“Want me to play?” I ask, though I’m already fixing the instrument into place, my fingers moving across the frets with a quiet ease. A simple, familiar tune fills the air, one that’s been in my mind for days. The melody is slow, almost mournful, a lullaby for a broken heart, or perhaps one that hasn’t fully given in to the fall yet.
Her gaze doesn’t leave me, but I see the way her chest rises and falls, slower now, like the music is finding its place within her. Her lips part slightly as though she wants to speak, but doesn’t know how to form the words.
“You don’t have to pretend, you know,” I say, a little breathless. “That you’re not scared. You don’t have to be anything other than what you are right now. Perfect, Evie. You’re perfect for us.”
The words hang in the air between us, heavy with the weight of unspoken truths. Her gaze flickers, and for a moment, I almost think she’ll pull away, retreating into that space where it’s easier not to feel, not to confront whatever thisisthat simmers beneath the surface.
But then, slowly, she shifts, her body a delicate blend of tension and softness, and she moves to sit up, untangling herself from Blaise who’s wrapped around her like a vine, propping herself up on her elbows. The movement is so quiet, so deliberate, as though she’s unsure if she wants to get too close, afraid of the boundaries we’ve been dancing around.
I let the mandolin’s notes drift through the space between us, a whisper of something tender, something unspoken.
Blaise sighs and rolls away, grabbing at a cushion and pulling it into his chest before stilling once more.
Evie glances at him then exhales, long and steady, the sound deepening in her chest.
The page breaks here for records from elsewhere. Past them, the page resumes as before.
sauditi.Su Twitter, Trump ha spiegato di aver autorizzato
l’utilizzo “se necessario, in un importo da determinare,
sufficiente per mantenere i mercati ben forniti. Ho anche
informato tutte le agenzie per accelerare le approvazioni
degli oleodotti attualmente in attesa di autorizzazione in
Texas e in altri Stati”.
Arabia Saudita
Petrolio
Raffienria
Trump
Her eyes meet mine again, and this time, there’s something raw in them – an openness I hadn’t expected, a vulnerability that makes my throat tighten.
“You don’t understand,” she murmurs, her voice softer than I imagined it could be, like a secret being shared in the dark.
I stop playing, my fingers hovering over the strings, waiting for her to continue, but she doesn’t. Instead, she pulls her knees closer to her chest, wrapping her arms around them as if she needs the protection, the security.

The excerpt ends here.